- TO DO -
Find the line with "सम्बन्धित समाचार" in the records below. Output exactly from there until after the line with "sehen konnte, wie die Sei", without pictures.

[Records drawn from a dataset]
= Beginning of Section =

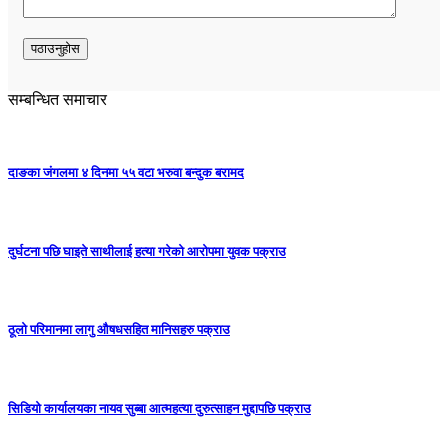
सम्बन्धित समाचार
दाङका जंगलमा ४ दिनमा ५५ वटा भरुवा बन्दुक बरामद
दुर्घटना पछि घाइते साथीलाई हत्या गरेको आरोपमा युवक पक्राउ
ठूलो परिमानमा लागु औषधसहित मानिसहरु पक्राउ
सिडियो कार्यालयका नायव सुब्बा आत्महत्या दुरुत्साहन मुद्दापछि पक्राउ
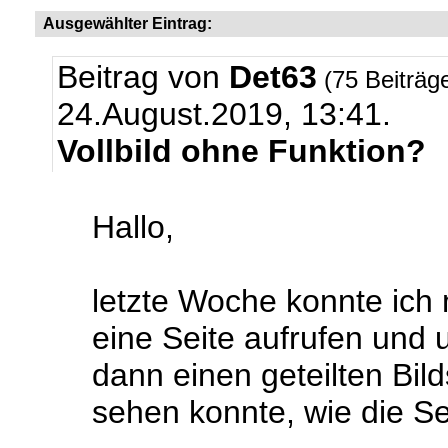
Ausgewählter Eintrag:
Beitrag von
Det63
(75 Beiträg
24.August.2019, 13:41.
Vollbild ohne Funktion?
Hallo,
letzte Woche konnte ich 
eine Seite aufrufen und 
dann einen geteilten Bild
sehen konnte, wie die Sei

= End of Section =
= Beginning of Section =

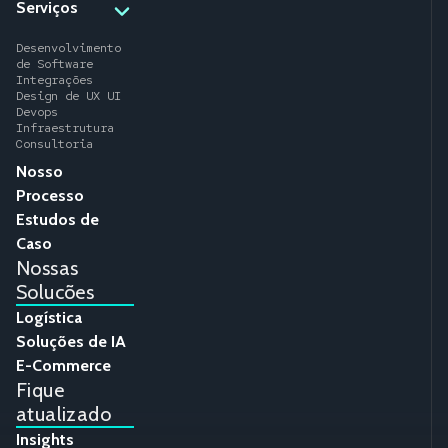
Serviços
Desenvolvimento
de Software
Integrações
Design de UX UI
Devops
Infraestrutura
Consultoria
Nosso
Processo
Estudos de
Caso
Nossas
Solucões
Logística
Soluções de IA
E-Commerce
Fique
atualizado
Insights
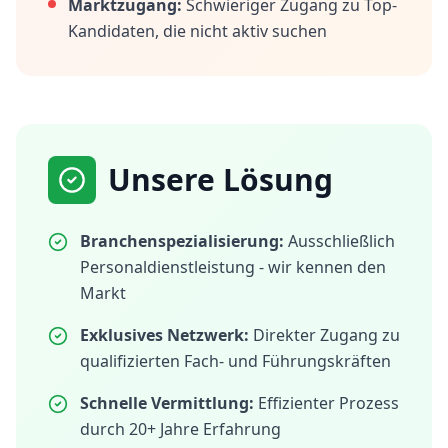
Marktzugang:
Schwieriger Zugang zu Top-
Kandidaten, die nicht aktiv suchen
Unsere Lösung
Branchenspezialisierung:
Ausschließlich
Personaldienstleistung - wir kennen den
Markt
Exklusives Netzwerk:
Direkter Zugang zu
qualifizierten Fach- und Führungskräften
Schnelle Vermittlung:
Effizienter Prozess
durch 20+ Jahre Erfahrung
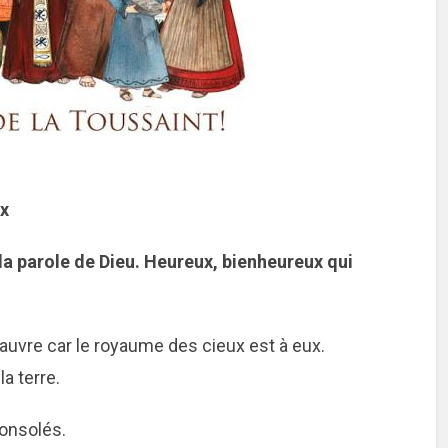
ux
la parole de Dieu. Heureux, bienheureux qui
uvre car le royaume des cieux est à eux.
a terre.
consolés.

= End of Section =
= Beginning of Section =

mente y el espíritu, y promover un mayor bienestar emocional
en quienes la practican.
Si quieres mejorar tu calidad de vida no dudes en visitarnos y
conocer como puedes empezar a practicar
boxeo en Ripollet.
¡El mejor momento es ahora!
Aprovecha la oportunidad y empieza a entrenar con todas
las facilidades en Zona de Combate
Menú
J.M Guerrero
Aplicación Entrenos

= End of Section =

- ANSWER TO THIS EXERCISE -
सम्बन्धित समाचार
दाङका जंगलमा ४ दिनमा ५५ वटा भरुवा बन्दुक बरामद
दुर्घटना पछि घाइते साथीलाई हत्या गरेको आरोपमा युवक पक्राउ
ठूलो परिमानमा लागु औषधसहित मानिसहरु पक्राउ
सिडियो कार्यालयका नायव सुब्बा आत्महत्या दुरुत्साहन मुद्दापछि पक्राउ
Ausgewählter Eintrag:
Beitrag von
Det63
(75 Beiträg
24.August.2019, 13:41.
Vollbild ohne Funktion?
Hallo,
letzte Woche konnte ich 
eine Seite aufrufen und 
dann einen geteilten Bild
sehen konnte, wie die Sei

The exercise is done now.